THE DIGITAL REPOSITORY FOR THE BLACK EXPERIENCE
- Get Involved
Entertainment lawyer and litigator Leo Branton, Jr., was born on February 17, 1922 in Pine Bluff, Arkansas. Branton was the eldest of Leo Branton, Sr. and Pauline Wiley's five children. The importance of education was stressed in the Branton household, as his mother was a graduate of the Tuskegee Institute and all five children received college degrees.
After Branton graduated from Tennessee State University in 1942, he enrolled in the Army, serving in a segregated Army unit for almost three years during World War II. Upon completion of his service, Branton enrolled in Northwestern University Law School, receiving his J.D. degree in 1948.

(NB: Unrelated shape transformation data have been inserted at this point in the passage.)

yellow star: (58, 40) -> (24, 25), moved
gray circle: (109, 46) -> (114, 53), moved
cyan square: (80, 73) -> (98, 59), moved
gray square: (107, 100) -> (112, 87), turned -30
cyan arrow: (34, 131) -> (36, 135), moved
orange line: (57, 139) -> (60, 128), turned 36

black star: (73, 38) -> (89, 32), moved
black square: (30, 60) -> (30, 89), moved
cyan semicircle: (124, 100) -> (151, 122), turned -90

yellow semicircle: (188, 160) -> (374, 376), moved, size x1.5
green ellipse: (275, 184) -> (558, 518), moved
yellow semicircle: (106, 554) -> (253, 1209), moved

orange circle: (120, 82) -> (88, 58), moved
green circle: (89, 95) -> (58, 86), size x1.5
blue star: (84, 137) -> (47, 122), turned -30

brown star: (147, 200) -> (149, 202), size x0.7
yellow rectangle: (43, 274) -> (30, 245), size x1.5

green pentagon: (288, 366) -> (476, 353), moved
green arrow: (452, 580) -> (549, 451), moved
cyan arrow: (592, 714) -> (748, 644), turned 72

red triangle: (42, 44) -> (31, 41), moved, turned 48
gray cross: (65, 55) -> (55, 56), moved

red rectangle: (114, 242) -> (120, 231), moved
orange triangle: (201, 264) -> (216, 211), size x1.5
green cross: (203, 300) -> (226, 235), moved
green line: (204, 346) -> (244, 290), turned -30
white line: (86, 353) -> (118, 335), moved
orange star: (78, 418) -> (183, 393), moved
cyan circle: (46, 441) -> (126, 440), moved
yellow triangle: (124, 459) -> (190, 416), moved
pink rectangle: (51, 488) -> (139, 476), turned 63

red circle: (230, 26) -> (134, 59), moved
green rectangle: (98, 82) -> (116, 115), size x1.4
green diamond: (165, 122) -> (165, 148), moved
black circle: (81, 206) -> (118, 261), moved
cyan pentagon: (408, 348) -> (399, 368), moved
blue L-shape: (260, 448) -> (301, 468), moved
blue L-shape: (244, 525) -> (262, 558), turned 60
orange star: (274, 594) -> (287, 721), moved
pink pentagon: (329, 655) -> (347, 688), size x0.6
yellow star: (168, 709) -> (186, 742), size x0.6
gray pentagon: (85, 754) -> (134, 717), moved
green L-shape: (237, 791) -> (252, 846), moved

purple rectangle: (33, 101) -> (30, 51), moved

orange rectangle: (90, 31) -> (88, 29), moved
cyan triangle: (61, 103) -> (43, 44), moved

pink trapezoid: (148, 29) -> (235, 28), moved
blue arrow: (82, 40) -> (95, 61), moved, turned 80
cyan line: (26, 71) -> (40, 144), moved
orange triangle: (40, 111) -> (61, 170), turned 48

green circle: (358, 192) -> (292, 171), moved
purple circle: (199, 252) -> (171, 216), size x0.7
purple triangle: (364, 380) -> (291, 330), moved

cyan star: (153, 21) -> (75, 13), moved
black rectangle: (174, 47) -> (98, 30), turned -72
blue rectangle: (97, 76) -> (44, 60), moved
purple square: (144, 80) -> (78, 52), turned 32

Following graduation from law school, Branton moved to California. There were no integrated or African American law firms at the time that he established his own private practice. In 1950, he worked with the NAACP on the trial of an African American veteran charged in the double murder of a white couple in Riverside County, California. His work on this case and his subsequent challenge to the jury system in Riverside County led to the first black person serving on a jury in Riverside County.
Branton was well known both as a litigator and as an entertainment attorney. His first clients in the entertainment industry were Nat King Cole and Dorothy Dandridge. Branton represented Nat King Cole from 1958 until his death in 1965. He also represented other entertainers, including the Platters, Inger Stevens, and Dalton Trumbo.
Another important part of Branton's diverse career was his involvement in the Civil Rights Movement. Branton made several trips to the South during the 1960's, lending his legal skills and know how. He defended thirteen members of the Los Angeles chapter of the Black Panther Party against an unlawful attack by the Los Angeles Police Department. His most celebrated case, however, was the successful defense and acquittal of celebrated Civil Rights activist Angela Davis. Angela Davis' case lasted several months and in 1972, Davis was acquitted of all charges against her.
Branton practiced law for a total of 52 years. For his work, he received awards from the City of Los Angeles, the Los Angeles Tribune, the California State Senate, and the NAACP Legal Education and Defense Fund.
Branton passed away on April 19, 2013 at age 91.